Look who's laughing now. Rasmussen and SurveyUSA beat most of their human competitors in the battleground states, often by large margins.
Then there was 2006:
* * *
Let's look at Poblano's scorecard for 2008:
1. Selzer & Co
2. SurveyUSA (Automated)
3. Rasmussen (Automated)
4. U of New Hampshire
5. Chicago Tribune/Market Shares
6. Field Poll
8. Research 2000
10. Detroit News/Mitchell
11. Ohio Poll/U of Cincinnati
12. Public Policy Polling (automated)
13. Strategic Vision
14. Insider Advantage (automated)
15. Franklin Pierce
16. ABC/Washington Post
19. Farleigh Dickinson
21. CNN/Opinion Research
22. LA Times/Bloomberg
24. Fox/Opinion Dynamics
26. Public Opinion Strategies
27. Star Tribune
29. Franklin & Marshall/Keystone
30. CBS/NY Times
31. Zogby Interactive (Internet)
32. Columbus Dispatch (mail-in poll)"
Mitch is losing. Let's see if the other polls, and the November polls agree.

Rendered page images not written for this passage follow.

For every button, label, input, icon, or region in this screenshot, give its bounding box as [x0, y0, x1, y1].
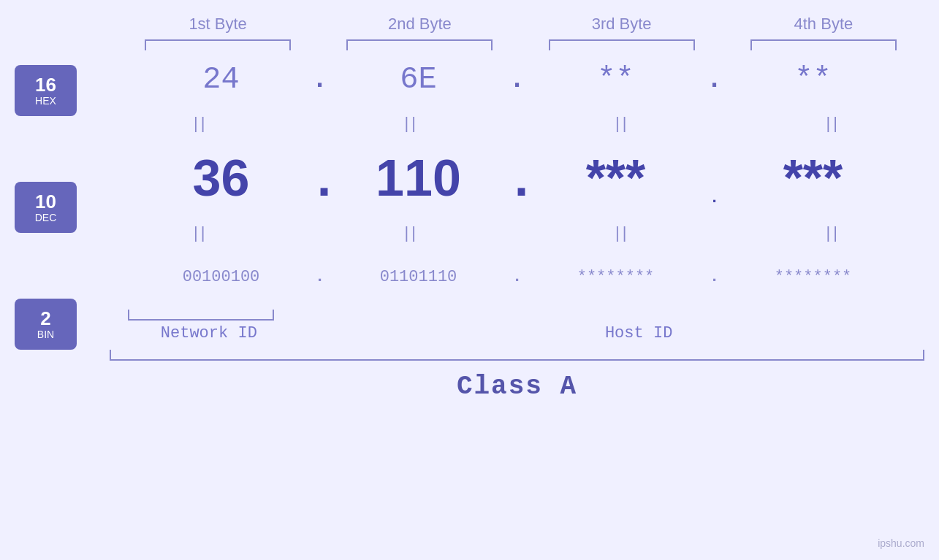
- hex-dot3: .: [704, 65, 726, 95]
- bin-dot2: .: [506, 268, 528, 286]
- sep2-byte1: ||: [113, 223, 289, 242]
- sep1-byte4: ||: [745, 114, 921, 133]
- top-brackets: [0, 39, 939, 50]
- bin-byte3: ********: [577, 268, 655, 286]
- network-id-label: Network ID: [161, 324, 257, 342]
- byte3-label: 3rd Byte: [534, 15, 710, 34]
- sep-row-2: || || || ||: [110, 218, 924, 248]
- bin-name: BIN: [37, 329, 54, 340]
- class-row: Class A: [110, 372, 924, 402]
- hex-byte4: **: [794, 62, 831, 97]
- byte-headers: 1st Byte 2nd Byte 3rd Byte 4th Byte: [0, 0, 939, 34]
- hex-dot1: .: [309, 65, 331, 95]
- hex-number: 16: [35, 74, 56, 96]
- hex-badge: 16 HEX: [15, 65, 77, 116]
- dec-row: 36 . 110 . *** . ***: [110, 138, 924, 218]
- byte1-label: 1st Byte: [130, 15, 305, 34]
- sep1-byte3: ||: [535, 114, 710, 133]
- full-bracket: [110, 350, 924, 361]
- base-labels: 16 HEX 10 DEC 2 BIN: [15, 50, 110, 437]
- hex-byte2: 6E: [400, 62, 436, 97]
- sep1-byte1: ||: [113, 114, 289, 133]
- bin-byte1: 00100100: [183, 268, 260, 286]
- sep2-byte2: ||: [324, 223, 499, 242]
- values-column: 24 . 6E . ** . ** || || || || 36: [110, 50, 924, 402]
- main-content: 16 HEX 10 DEC 2 BIN 24 . 6E . ** . **: [0, 50, 939, 560]
- hex-byte3: **: [597, 62, 634, 97]
- main-container: 1st Byte 2nd Byte 3rd Byte 4th Byte 16 H…: [0, 0, 939, 560]
- byte4-label: 4th Byte: [736, 15, 911, 34]
- sep1-byte2: ||: [324, 114, 499, 133]
- host-id-label: Host ID: [605, 324, 672, 342]
- watermark: ipshu.com: [878, 537, 924, 549]
- id-labels: Network ID Host ID: [110, 324, 924, 342]
- hex-dot2: .: [506, 65, 528, 95]
- bin-byte2: 01101110: [380, 268, 457, 286]
- sep2-byte4: ||: [745, 223, 921, 242]
- dec-byte1: 36: [193, 149, 250, 207]
- dec-byte2: 110: [376, 149, 461, 207]
- bin-row: 00100100 . 01101110 . ******** . *******…: [110, 248, 924, 306]
- dec-number: 10: [35, 191, 56, 212]
- bin-number: 2: [40, 308, 50, 329]
- bin-dot1: .: [309, 268, 331, 286]
- sep2-byte3: ||: [535, 223, 710, 242]
- sep-row-1: || || || ||: [110, 109, 924, 138]
- dec-dot2: .: [506, 153, 528, 218]
- hex-name: HEX: [35, 95, 56, 107]
- hex-row: 24 . 6E . ** . **: [110, 50, 924, 109]
- bin-byte4: ********: [775, 268, 852, 286]
- bin-dot3: .: [704, 268, 726, 286]
- dec-dot1: .: [309, 153, 331, 218]
- dec-name: DEC: [35, 212, 57, 223]
- hex-byte1: 24: [202, 62, 239, 97]
- bin-badge: 2 BIN: [15, 299, 77, 350]
- dec-byte3: ***: [586, 149, 646, 207]
- dec-byte4: ***: [783, 149, 843, 207]
- dec-badge: 10 DEC: [15, 182, 77, 233]
- bottom-brackets: [110, 310, 924, 321]
- byte2-label: 2nd Byte: [332, 15, 507, 34]
- class-label: Class A: [457, 372, 577, 402]
- dec-dot3: .: [704, 189, 726, 218]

What's remarkable is that the robo-pollsters, since they can poll at lower costs, run far more polls than the human-using pollsters (introducing more chances of blown calls). Yet it's funny that of the three robo pollsters, two of them are in the top three. The third, PPP, had a terrible Pennsylvania which threw off its averages, but has otherwise kicked ass in recent contests. In fact, PPP was the best pollster in Oregon, North Carolina, and Indiana.